Maybe it’s not the request, but the way we make it. Think about it.
With nearly every step he planted firmly on the wire, Wallenda said “Thank you”. He thanked Jesus for the beauty of this creation. He thanked God for the opportunity. He thanked God for the creation, and the view.
With every step, Nik voiced gratitude.
I have this kind of gratitude in the “special moments” – seeing new and powerful places, amazing and life-changing experiences, etc. I rarely, if ever, have it in the hum-drum events of daily life.
Today, I started taking mental note of the situations when I do not express gratitude. I’m starting to see a certain irony. In the daily events that make me who I am, I rarely express or vocalize gratitude.
– Rising early to enjoy the peace & quiet of the morning before the circus awakes? Didn’t express gratitude.
– Snuggles from Little Bird as he quietly woke up – the second greatest feeling in the world? No gratitude there, either.
– The smell and taste of that first sip of coffee – the moment I live for each morning? Nope. Nada. Zilch.
What great things could I accomplish if I was grateful for every moment, not just the grand and overpowering moments?
The tone of Nik’s voice as he walked across the chasm never strayed from optimism.
After first stepping on the wire, he observed that there was dust on the cable, making his footing less certain.
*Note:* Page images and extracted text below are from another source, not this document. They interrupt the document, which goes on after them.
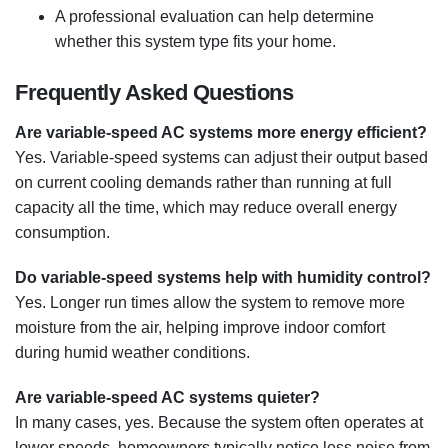
A professional evaluation can help determine
whether this system type fits your home.
Frequently Asked Questions
Are variable-speed AC systems more energy efficient?
Yes. Variable-speed systems can adjust their output based
on current cooling demands rather than running at full
capacity all the time, which may reduce overall energy
consumption.
Do variable-speed systems help with humidity control?
Yes. Longer run times allow the system to remove more
moisture from the air, helping improve indoor comfort
during humid weather conditions.
Are variable-speed AC systems quieter?
In many cases, yes. Because the system often operates at
lower speeds, homeowners typically notice less noise from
I got the sense that Nik might be questioning whether or not he should be doing this. From that point on, though, he never expressed a single doubt or fear. It’s as if he discarded every doubt and every fear on the side of the mountain he was leaving.
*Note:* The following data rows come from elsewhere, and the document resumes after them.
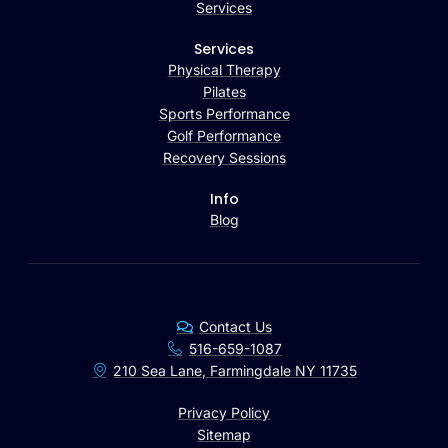
Services
Services
Physical Therapy
Pilates
Sports Performance
Golf Performance
Recovery Sessions
Info
Blog
Contact Us
516-659-1087
210 Sea Lane, Farmingdale NY 11735
Privacy Policy
Sitemap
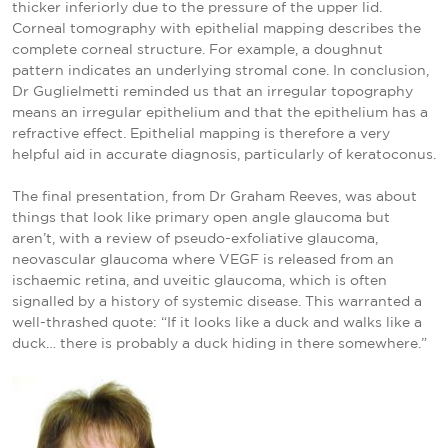
thicker inferiorly due to the pressure of the upper lid.
Corneal tomography with epithelial mapping describes the
complete corneal structure. For example, a doughnut
pattern indicates an underlying stromal cone. In conclusion,
Dr Guglielmetti reminded us that an irregular topography
means an irregular epithelium and that the epithelium has a
refractive effect. Epithelial mapping is therefore a very
helpful aid in accurate diagnosis, particularly of keratoconus.
The final presentation, from Dr Graham Reeves, was about
things that look like primary open angle glaucoma but
aren’t, with a review of pseudo-exfoliative glaucoma,
neovascular glaucoma where VEGF is released from an
ischaemic retina, and uveitic glaucoma, which is often
signalled by a history of systemic disease. This warranted a
well-thrashed quote: “If it looks like a duck and walks like a
duck… there is probably a duck hiding in there somewhere.”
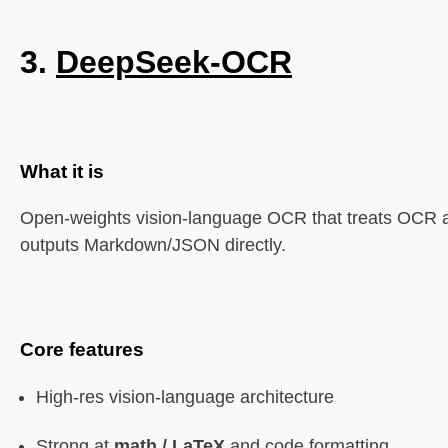
3.
DeepSeek-OCR
What it is
Open-weights vision-language OCR that treats OCR 
outputs Markdown/JSON directly.
Core features
High-res vision-language architecture
Strong at
math / LaTeX
and code formatting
Self-help books, articles and speeches all tell us it is appropriate to have doubts and fears – they are natural and part of being human. Indeed. There is a time to doubt whether I am doing the right thing; there is a time to fear failure or death.
Watching Nik walk the tightrope across the Grand Canyon, I realized for the first time in my life that there is one moment when it is time to discard all doubt and all fear and do what is in front of me to be done.
Once I step “on the wire” – whether my wire is a tightrope, a speech I have to give, a day in a doctor’s office with the baby – do I completely discard doubt and fear?
#6: Enjoy the Moment.
“I’m only one to ever stand in that spot, you bet I’m going to stop and enjoy it.”
Nik said that in an interview just before he walked the skywire; he did what he said in the middle of his walk.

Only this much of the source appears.